Martin Nodell created that original character, with Bill Finger scripting his adventures. Nodell and Paul Reinman’s art is basic by today’s standards, but there’s some wit about an Alfred Bester script in which the author intervenes in his characters’ lives. A 1940s Alex Toth strip isn’t what he’d become, but displays him as several notches above his predecessors on the talent scale.
Jordan first appeared in 1959, willingly accepting his role as a galactic cop, the structure of the strip reinforcing the wholesome faith in authority DC pedlled at the time. The 1960s material was ever better drawn by Gil Kane (sample art), and written by John Broome whose plots posed puzzles and solved them imaginatively. Their final story introduces Guy Gardner as Green Lantern, and O’Neil and Adams present the first appearance of John Stewart, the African-American Green Lantern. It’s hardly subtle, but the importance of this major breakthrough in social awareness from 1972 can’t be overstated and the graphic realism of Adams still impresses.
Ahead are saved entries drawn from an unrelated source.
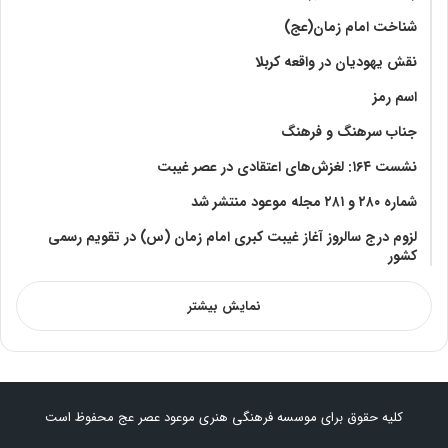
شناخت امام زمان(عج)
نقش یهودیان در واقعه کربلا
اسم رمز
جناب سرهنگ و فرهنگ
نشست ۱۶۴: لغزش‌های اعتقادی در عصر غیبت
شماره ۲۸۰ و ۲۸۱ مجله موعود منتشر شد
لزوم درج سالروز آغاز غیبت کبری امام زمان (س) در تقویم رسمی
کشور
نمایش بیشتر
کلیه حقوق برای موسسه فرهنگی هنری موعود عصر عج محفوظ است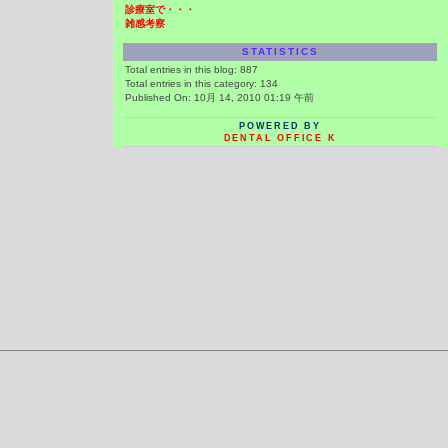
診療室で・・・
雑感考察
STATISTICS
Total entries in this blog:
887
Total entries in this category:
134
Published On: 10月 14, 2010 01:19 午前
POWERED BY
DENTAL OFFICE K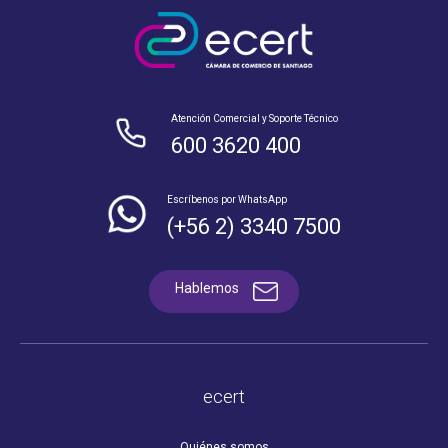
Atención Comercial y Soporte Técnico
600 3620 400
Escríbenos por WhatsApp
(+56 2) 3340 7500
Hablemos
ecert
Quiénes somos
Overall there’s very little poor art. Mike Grell obviously enjoyed drawing the feature, and Joe Staton could now be seen as years ahead of his time, but had the misfortune to be a cartoonist when ‘realism’ was the prevailing aim. His storytelling’s first rate, as is that of then newcomer Kevin Maguire on a Justice League story strongly featuring the uncouth Gardner as Green Lantern. Later in the book Randy Green, Ethan Van Sciver and Doug Mahnke have different styles, but all work.
Given the controversy and what’s reprinted here, the 1990s wasn’t a golden era for Green Lantern, but the best content is the most recent, and that’s always a good sign for a character’s health. All three of the final stories are written by Geoff Johns, beginning with ‘Rebirth’, which as a series not only relaunched Hal Jordan as Green Lantern, but rectified in logical fashion the plotting mistakes of the recent past. The single standout, however, is Johns collaborating with Darwyn Cooke on ‘Flight’; a sentimental explanation of Hal Jordan’s desire to fly, beautifully observed and drawn. A final story again selecting a new human owner for a Green Lantern ring displays how far the feature has come since Hal Jordan called his Inuit assistant Pieface.
One can quibble about the stories selected – no Dave Gibbons? No Ivan Reis? – but it accurately and fittingly represents Green Lantern’s assorted incarnations over the decades.